After the commune of Les Lilas was created by detaching parts of Romainville, Pantin and Bagnolet in 1867, the new council led by the mayor, Victor Guérin-Delaroche, looked for a place in which to hold meetings. They initially rented offices on the ground floor at No. 45 Rue de Paris and then in a private house at No. 100 Rue de Paris. In June 1880, after finding this arrangement inadequate, the council led by the mayor, Edmond Jacquet, decided to commission a dedicated town hall. The site they selected, at No. 96 Rue de Paris, was acquired from Messrs Hurbe, Rozière, and Mallet for FFr 15,500. The foundation stone for the new building was laid by the Prefect of the Seine, Eugène Poubelle, on 19 August 1883. It was designed by Paul Héneux in the neoclassical style, built in ashlar stone and was officially opened by the mayor, François-Anselme Péan, in 1884.

The design involved a symmetrical main frontage of five bays with the end bays recessed. The central section of three bays featured a short flight of steps leading up to three round-headed openings formed by Ionic order columns, decorated with lilac flowers, supporting voussoirs. There were three mullioned and transomed windows on the first floor and a stone balcony in front. At roof level, there was a frieze, a cornice and a parapet surmounted by a clock with a tall triangular pediment flanked by a pair of dormer windows. Behind the clock, there a steep roof with an octagonal lantern. Internally, the principal room was the Salle de Conseil (council chamber).

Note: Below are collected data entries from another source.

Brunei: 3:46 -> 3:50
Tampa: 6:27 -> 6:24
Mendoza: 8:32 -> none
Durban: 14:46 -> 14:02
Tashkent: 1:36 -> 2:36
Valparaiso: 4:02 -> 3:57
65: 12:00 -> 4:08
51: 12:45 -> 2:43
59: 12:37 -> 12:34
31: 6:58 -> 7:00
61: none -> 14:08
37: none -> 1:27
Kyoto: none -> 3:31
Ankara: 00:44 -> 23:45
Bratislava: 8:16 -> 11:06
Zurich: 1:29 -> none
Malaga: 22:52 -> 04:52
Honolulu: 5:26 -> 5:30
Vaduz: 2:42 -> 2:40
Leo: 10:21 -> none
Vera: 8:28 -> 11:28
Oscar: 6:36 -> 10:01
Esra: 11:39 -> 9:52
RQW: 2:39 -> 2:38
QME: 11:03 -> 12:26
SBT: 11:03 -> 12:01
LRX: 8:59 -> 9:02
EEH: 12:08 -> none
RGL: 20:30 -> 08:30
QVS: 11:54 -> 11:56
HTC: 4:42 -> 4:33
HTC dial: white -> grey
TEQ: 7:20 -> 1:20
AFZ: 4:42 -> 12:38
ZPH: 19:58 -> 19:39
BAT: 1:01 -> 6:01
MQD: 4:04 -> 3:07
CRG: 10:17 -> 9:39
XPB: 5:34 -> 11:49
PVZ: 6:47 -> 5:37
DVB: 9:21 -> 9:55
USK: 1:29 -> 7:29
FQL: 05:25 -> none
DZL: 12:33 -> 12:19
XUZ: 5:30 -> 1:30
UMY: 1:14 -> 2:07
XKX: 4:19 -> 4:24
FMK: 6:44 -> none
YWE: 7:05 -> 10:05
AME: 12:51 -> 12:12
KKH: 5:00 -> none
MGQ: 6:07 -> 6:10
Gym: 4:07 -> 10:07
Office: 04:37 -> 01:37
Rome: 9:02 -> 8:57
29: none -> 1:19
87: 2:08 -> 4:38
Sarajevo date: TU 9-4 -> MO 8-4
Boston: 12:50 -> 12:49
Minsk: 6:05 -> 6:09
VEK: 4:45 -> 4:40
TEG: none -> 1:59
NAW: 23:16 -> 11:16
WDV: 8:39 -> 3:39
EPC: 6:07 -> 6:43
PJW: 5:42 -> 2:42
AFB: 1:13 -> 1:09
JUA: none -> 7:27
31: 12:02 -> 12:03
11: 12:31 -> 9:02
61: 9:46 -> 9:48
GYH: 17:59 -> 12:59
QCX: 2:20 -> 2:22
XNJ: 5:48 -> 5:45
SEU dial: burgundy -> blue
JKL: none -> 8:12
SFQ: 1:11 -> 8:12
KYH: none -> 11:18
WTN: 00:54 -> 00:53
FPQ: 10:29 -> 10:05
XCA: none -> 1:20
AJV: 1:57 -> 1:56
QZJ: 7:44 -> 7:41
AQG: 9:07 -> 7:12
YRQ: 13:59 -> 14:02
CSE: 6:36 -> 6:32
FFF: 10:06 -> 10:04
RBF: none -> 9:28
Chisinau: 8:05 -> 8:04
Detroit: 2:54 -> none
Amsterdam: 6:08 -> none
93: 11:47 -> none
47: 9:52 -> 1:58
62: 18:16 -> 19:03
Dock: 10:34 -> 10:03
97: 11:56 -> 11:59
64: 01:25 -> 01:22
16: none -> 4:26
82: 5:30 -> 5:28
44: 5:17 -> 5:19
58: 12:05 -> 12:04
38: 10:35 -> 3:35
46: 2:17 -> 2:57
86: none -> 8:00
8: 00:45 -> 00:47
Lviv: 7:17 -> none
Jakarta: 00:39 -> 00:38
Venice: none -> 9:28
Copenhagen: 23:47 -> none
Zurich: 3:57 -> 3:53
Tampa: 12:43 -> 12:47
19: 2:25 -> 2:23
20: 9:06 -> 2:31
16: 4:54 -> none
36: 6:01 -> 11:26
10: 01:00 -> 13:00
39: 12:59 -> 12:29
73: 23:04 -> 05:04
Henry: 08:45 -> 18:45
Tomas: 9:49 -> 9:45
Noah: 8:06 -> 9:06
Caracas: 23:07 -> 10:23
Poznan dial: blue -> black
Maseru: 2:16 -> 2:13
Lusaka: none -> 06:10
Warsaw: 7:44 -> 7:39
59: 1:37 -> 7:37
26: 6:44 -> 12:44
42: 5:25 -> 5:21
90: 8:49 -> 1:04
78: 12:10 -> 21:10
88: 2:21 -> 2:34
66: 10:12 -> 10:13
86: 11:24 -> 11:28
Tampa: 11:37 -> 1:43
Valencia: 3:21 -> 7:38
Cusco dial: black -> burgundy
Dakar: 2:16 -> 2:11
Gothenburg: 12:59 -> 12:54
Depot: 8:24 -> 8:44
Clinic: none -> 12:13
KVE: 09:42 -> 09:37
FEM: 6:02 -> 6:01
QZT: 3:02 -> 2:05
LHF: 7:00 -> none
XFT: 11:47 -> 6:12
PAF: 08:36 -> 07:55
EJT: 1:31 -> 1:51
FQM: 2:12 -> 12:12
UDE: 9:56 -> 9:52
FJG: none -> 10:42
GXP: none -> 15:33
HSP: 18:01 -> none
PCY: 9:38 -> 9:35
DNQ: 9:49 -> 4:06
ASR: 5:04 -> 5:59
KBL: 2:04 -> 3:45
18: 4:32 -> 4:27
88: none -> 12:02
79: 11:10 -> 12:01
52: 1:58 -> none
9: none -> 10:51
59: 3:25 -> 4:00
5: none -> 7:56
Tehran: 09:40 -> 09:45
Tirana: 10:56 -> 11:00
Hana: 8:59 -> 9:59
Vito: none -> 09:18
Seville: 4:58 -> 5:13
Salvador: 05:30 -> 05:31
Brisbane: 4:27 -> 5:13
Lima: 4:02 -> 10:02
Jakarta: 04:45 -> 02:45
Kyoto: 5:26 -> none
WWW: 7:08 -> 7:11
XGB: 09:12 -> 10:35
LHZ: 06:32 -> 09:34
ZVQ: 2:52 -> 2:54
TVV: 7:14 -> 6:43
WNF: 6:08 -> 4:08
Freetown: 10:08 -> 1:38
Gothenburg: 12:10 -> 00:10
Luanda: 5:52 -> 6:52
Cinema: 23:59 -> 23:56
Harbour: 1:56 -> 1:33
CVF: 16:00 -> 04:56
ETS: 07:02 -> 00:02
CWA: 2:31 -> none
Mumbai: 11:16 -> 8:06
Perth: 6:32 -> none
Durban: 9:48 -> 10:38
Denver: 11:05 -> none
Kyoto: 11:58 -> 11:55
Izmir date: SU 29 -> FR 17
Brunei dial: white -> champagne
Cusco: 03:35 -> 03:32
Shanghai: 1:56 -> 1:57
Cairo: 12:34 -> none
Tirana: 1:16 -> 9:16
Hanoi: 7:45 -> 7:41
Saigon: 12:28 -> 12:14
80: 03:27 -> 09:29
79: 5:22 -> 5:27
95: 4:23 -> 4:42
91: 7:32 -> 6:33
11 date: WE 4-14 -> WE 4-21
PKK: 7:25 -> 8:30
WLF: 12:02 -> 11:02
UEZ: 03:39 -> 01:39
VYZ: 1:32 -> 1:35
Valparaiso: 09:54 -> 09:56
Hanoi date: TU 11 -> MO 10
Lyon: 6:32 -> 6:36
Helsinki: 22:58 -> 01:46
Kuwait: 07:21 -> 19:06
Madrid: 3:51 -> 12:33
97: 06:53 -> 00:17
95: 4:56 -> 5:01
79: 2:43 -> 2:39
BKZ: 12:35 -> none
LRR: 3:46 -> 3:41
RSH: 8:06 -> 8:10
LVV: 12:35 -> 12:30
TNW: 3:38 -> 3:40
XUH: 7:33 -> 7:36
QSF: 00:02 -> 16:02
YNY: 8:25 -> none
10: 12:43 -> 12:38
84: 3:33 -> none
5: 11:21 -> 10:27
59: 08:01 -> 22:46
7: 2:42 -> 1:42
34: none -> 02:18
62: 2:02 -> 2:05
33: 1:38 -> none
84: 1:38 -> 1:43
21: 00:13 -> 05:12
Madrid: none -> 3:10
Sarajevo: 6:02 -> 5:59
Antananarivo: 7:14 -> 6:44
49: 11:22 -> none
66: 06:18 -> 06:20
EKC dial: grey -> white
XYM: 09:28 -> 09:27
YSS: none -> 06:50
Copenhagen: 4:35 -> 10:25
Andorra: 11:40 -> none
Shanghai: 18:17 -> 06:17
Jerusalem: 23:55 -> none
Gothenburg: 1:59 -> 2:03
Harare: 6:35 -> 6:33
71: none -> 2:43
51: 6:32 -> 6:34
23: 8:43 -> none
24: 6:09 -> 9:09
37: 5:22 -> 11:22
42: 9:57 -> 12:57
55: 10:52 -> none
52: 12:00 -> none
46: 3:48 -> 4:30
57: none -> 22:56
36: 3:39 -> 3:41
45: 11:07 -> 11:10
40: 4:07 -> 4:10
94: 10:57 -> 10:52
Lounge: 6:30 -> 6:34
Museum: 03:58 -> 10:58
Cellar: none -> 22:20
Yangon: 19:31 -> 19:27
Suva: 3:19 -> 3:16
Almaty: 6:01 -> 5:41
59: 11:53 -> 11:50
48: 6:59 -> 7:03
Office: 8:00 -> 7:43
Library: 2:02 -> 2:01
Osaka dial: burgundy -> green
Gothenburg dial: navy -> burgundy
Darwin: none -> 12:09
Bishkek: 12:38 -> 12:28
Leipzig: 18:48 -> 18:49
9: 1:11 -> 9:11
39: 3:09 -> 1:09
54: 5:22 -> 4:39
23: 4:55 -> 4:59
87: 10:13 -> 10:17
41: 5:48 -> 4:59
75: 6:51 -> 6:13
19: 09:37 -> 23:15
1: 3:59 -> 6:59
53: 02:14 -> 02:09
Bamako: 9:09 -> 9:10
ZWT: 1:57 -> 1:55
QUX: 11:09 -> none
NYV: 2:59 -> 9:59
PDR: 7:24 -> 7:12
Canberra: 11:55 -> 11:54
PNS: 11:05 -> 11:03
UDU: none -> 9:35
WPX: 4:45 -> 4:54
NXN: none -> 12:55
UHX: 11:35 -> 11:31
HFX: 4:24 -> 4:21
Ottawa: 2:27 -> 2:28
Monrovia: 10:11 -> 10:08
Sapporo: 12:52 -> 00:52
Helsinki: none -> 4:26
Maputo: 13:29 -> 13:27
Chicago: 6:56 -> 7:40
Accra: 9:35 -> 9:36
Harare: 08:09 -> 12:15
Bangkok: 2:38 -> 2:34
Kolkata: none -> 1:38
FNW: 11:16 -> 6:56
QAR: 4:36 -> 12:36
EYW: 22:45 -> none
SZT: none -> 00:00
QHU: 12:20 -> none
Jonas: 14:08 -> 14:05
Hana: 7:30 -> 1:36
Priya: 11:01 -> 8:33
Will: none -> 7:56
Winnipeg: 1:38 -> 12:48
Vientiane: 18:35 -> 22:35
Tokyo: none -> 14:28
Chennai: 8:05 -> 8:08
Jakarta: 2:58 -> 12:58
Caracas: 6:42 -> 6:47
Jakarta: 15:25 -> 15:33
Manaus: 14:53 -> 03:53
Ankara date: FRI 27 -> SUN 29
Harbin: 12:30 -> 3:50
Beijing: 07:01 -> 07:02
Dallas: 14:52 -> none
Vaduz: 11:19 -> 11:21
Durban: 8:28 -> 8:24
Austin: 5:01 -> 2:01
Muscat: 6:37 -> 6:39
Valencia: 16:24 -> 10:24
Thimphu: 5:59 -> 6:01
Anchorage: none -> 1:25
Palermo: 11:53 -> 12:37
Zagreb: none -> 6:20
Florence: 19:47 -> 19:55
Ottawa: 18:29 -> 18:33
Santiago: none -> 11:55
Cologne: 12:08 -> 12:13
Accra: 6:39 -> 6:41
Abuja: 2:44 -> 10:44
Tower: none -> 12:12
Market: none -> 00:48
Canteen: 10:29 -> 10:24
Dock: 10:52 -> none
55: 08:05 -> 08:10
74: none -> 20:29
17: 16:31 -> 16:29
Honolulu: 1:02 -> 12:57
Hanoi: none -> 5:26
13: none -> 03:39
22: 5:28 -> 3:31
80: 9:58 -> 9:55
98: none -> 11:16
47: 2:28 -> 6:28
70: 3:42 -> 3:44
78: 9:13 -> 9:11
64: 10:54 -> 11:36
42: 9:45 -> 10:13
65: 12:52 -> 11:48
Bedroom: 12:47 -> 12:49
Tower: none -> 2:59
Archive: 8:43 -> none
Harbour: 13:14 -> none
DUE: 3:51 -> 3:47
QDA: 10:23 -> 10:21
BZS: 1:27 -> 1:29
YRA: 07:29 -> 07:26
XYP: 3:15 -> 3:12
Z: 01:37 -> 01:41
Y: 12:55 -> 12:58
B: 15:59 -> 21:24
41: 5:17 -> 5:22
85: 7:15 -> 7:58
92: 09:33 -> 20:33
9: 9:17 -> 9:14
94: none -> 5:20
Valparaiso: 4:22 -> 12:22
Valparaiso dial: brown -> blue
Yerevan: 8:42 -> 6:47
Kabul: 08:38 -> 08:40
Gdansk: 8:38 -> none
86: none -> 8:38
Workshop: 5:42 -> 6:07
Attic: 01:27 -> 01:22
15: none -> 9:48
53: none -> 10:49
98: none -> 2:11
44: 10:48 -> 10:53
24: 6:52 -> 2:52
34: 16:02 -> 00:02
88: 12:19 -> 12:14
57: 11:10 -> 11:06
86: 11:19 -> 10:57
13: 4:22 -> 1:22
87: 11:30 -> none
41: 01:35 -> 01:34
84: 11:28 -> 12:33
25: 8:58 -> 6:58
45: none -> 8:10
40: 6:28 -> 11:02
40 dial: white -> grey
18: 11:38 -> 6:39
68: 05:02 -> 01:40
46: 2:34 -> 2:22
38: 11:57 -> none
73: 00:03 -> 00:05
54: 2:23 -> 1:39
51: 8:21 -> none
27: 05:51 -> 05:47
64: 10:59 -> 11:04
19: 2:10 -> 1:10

During the Paris insurrection, part of the Second World War, members of the French Resistance seized the town hall on 17 August 1944. This was eight days before the official liberation of the town by the French 2nd Armoured Division, commanded by General Philippe Leclerc, on 25 August 1944.

Works of art in the building include a painting in the council chamber by Alfred-Henri Bramtot depicting universal suffrage and a painting on the grand staircase by Jean-Léon Gérôme depicting The French Republic. There are also canvases by Édouard Vimont depicting youth and family.